Answer:
[tex]\frac{6\cdot 8 \cdot 10 \cdot 12}{13 \cdot 15 \cdot 17\cdot 19}\approx 0.091 [/tex]
Step-by-step explanation:
To compute the probability of not including any matching pairs, we can compute the number of ways in which he could pick 8 gloves with no matching pairs, and divide it by the total number of ways in which he could pick 8 gloves.

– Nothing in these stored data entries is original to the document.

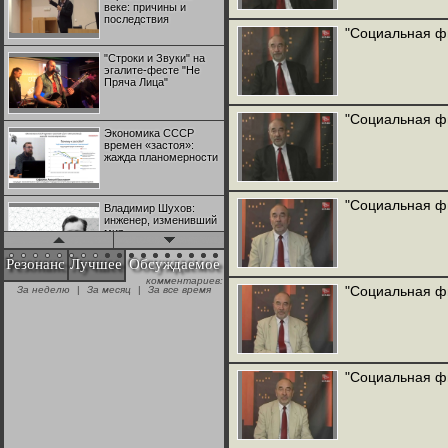
веке: причины и
последствия
"Социальная ф
"Строки и Звуки" на
эгалите-фесте "Не
Пряча Лица"
"Социальная ф
Экономика СССР
времен «застоя»:
жажда планомерности
"Социальная ф
Владимир Шухов:
инженер, изменивший
мир
Резонанс
Лучшее
Обсуждаемое
комментариев:
"Аркадий Коц" на
"Социальная ф
За неделю
|
За месяц
|
За все время
эгалите-фесте "Не
Пряча Лица"
Контрапункты
глобализации:
"Социальная ф
геополитэкономическ
ий анализ
100 лет Ноябрьской
революции в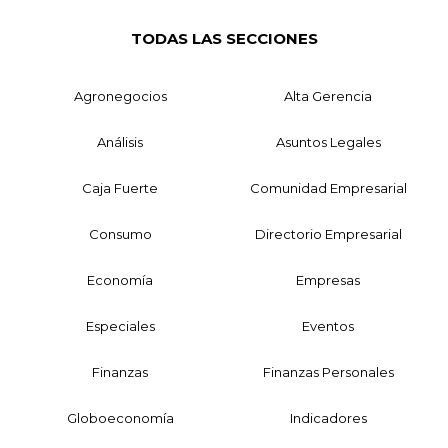
TODAS LAS SECCIONES
Agronegocios
Alta Gerencia
Análisis
Asuntos Legales
Caja Fuerte
Comunidad Empresarial
Consumo
Directorio Empresarial
Economía
Empresas
Especiales
Eventos
Finanzas
Finanzas Personales
Globoeconomía
Indicadores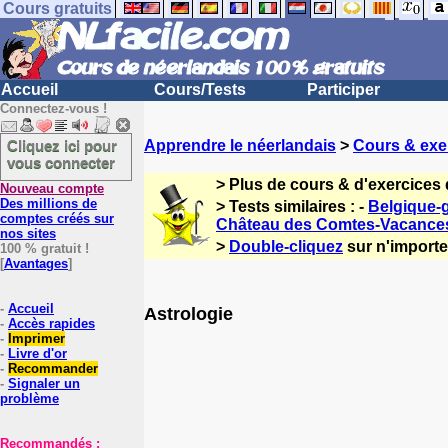
Cours gratuits
Accueil
Cours/Tests
Participer
Connectez-vous !
Cliquez ici pour
Apprendre le néerlandais
>
Cours & exe
vous connecter
> Plus de cours & d'exercices
Nouveau compte
Des millions de
> Tests similaires : -
Belgique-
comptes créés sur
Château des Comtes-Vacances
nos sites
>
Double-cliquez
sur n'importe
100 % gratuit !
[
Avantages
]
-
Accueil
Astrologie
-
Accès rapides
-
Imprimer
-
Livre d'or
-
Recommander
-
Signaler un
problème
Recommandés :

The process of choosing 8 gloves with no matching pair can be seen as follows:
He first picks any random gloves out of the 20, in this 1st step he has then 20 available choices. Then he needs to pick some other glove, BUT it cannot be the other glove from the pair he already picked one from. So at this step there aren't 19 choices, but 18 available choices. Now he has 2 gloves from different pairs, and needs to pick another glove. There are 18 gloves left, BUT he cannot pick the remaining glove from any of the 2 pairs he already has chosen one from. Therefore he only has 16 choices left. The process continues like this, until he chooses 8 gloves in total. Hence the total number of ways to choose 8 gloves with no matching pair is
[tex] 20 \cdot 18 \cdot 16 \cdot 14 \cdot 12 \cdot 10 \cdot 8 \cdot 6[/tex]

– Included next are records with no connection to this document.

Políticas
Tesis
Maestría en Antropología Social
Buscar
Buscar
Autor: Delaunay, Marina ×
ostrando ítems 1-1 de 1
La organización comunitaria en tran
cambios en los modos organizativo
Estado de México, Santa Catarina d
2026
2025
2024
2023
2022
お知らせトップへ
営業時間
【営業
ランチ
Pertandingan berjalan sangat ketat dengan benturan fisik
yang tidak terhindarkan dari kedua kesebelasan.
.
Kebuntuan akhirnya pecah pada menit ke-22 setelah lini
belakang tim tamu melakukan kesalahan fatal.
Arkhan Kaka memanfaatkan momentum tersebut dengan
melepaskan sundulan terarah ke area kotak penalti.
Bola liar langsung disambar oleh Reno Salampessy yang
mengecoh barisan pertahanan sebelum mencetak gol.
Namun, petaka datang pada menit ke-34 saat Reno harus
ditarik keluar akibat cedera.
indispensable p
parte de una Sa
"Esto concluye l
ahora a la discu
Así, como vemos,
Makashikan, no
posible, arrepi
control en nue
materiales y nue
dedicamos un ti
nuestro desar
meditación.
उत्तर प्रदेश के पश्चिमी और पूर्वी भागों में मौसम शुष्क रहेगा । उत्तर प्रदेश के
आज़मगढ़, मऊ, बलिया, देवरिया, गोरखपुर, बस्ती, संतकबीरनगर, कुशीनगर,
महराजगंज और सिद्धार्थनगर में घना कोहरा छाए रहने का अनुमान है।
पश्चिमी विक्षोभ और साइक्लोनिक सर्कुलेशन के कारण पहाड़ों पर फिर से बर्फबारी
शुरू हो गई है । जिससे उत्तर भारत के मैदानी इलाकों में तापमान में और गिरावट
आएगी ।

Now, the total numer of ways in which he could pick any 8 gloves out of 20 can be seen as follows: At the start he has 20 available gloves, he chooses any of them, so having 20 available choices on that first step. He then needs to choose any other glove, so he has 19 choices. He then picks any other glove, so he has 18 choices. And so on, until he has chosen the 8 gloves. Hence the total number of ways to choose 8 gloves is
[tex] 20 \cdot 19 \cdot 18 \cdot 17 \cdot 16 \cdot 15 \cdot 14 \cdot 13 [/tex]

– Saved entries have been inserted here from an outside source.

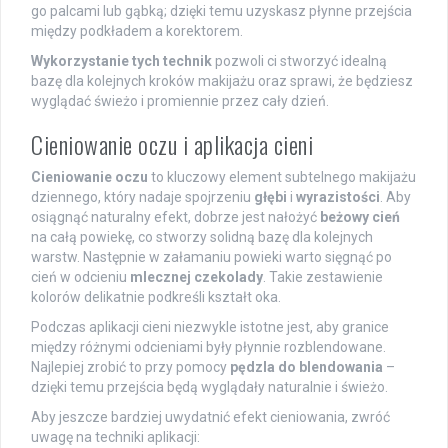
go palcami lub gąbką; dzięki temu uzyskasz płynne przejścia
między podkładem a korektorem.
Wykorzystanie tych technik
pozwoli ci stworzyć idealną
bazę dla kolejnych kroków makijażu oraz sprawi, że będziesz
wyglądać świeżo i promiennie przez cały dzień.
Cieniowanie oczu i aplikacja cieni
Cieniowanie oczu
to kluczowy element subtelnego makijażu
dziennego, który nadaje spojrzeniu
głębi
i
wyrazistości
. Aby
osiągnąć naturalny efekt, dobrze jest nałożyć
beżowy cień
na całą powiekę, co stworzy solidną bazę dla kolejnych
warstw. Następnie w załamaniu powieki warto sięgnąć po
cień w odcieniu
mlecznej czekolady
. Takie zestawienie
kolorów delikatnie podkreśli kształt oka.
Podczas aplikacji cieni niezwykle istotne jest, aby granice
między różnymi odcieniami były płynnie rozblendowane.
Najlepiej zrobić to przy pomocy
pędzla do blendowania
–
dzięki temu przejścia będą wyglądały naturalnie i świeżo.
Aby jeszcze bardziej uwydatnić efekt cieniowania, zwróć
uwagę na techniki aplikacji: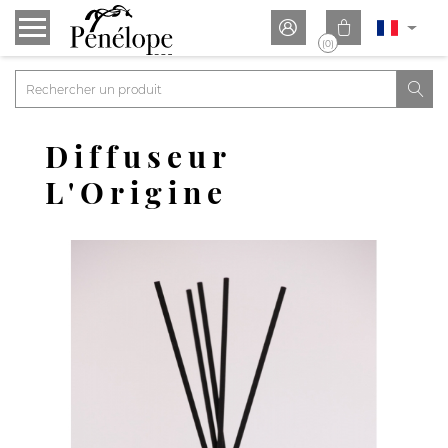


(0)

Diffuseur
L'Origine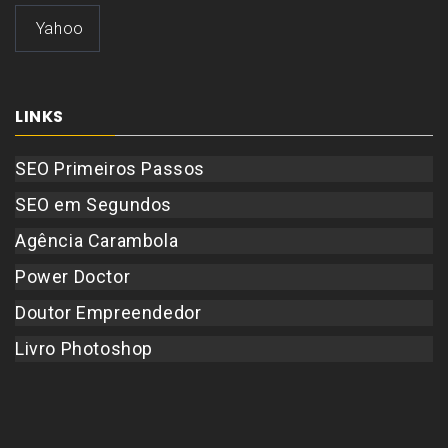
Yahoo
LINKS
SEO Primeiros Passos
SEO em Segundos
Agência Carambola
Power Doctor
Doutor Empreendedor
Livro Photoshop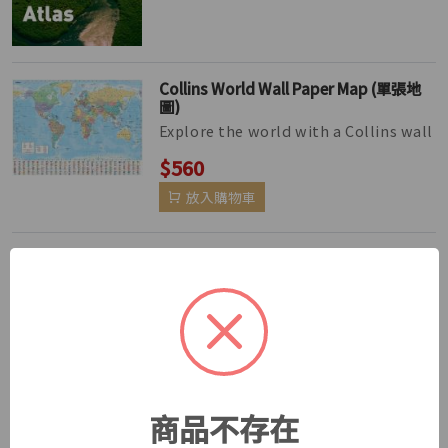
Collins World Wall Paper Map (單張地
圖)
Explore the world with a Collins wall
map Fully updated world map to
$560
include the latest political ch...
放入購物車
New Historical Atlas of the World (第六
版)
The Historical Atlas of the World
presents important periods and
$420
turning points in 5,000 years of wo...
放入購物車
商品不存在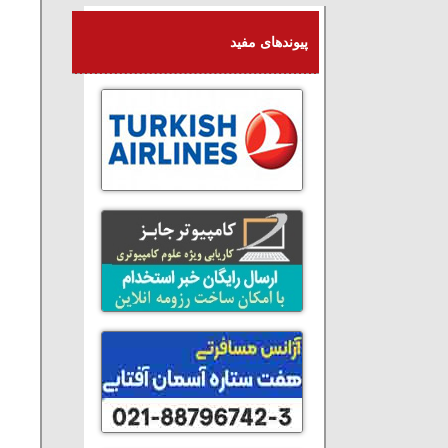
پیوندهای مفید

Therefore the probability of choosing 8 gloves with no matching pair is
[tex]\frac{20 \cdot 18 \cdot 16 \cdot 14 \cdot 12 \cdot10 \cdot 8 \cdot 6}{20 \cdot 19 \cdot 18 \cdot 17 \cdot 16 \cdot 15 \cdot 14 \cdot 13}=\frac{6\cdot 8 \cdot 10 \cdot 12}{13 \cdot 15 \cdot 17\cdot 19}\approx 0.091 [/tex]